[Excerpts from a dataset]
+++

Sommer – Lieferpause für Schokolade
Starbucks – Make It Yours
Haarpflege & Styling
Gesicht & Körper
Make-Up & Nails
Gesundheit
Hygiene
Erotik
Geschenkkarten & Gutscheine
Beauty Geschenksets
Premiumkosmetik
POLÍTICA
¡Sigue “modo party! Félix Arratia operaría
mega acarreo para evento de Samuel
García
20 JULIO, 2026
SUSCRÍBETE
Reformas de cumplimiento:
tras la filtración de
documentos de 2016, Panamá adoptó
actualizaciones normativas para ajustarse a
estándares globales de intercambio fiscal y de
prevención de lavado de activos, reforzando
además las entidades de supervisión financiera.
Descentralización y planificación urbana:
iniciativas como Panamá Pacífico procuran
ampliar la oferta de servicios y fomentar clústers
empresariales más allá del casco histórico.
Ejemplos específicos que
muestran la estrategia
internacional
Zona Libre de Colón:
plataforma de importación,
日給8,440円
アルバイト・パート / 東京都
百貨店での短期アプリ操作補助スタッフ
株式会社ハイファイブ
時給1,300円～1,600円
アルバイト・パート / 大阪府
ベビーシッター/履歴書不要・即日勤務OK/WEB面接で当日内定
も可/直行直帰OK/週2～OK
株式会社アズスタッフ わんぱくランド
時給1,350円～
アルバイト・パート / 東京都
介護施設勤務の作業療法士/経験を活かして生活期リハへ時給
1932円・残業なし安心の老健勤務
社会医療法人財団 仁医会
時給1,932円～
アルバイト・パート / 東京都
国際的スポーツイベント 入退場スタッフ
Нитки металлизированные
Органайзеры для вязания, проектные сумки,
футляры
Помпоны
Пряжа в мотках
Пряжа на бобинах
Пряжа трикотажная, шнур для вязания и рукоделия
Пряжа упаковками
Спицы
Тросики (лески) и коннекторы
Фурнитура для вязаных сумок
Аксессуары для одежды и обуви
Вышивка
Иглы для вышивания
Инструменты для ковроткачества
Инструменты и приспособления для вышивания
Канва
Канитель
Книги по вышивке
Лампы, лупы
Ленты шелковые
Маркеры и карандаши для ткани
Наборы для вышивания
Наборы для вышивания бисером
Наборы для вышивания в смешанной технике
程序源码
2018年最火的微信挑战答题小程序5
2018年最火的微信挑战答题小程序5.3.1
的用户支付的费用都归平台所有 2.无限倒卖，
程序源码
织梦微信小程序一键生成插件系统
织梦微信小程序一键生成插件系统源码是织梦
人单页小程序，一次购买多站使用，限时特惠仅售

+++

• WHAT NEEDS TO BE DONE
Respond with nothing but the number of lines in the data above that include the word "Panamá".

• SOLUTION FOR THIS TASK
2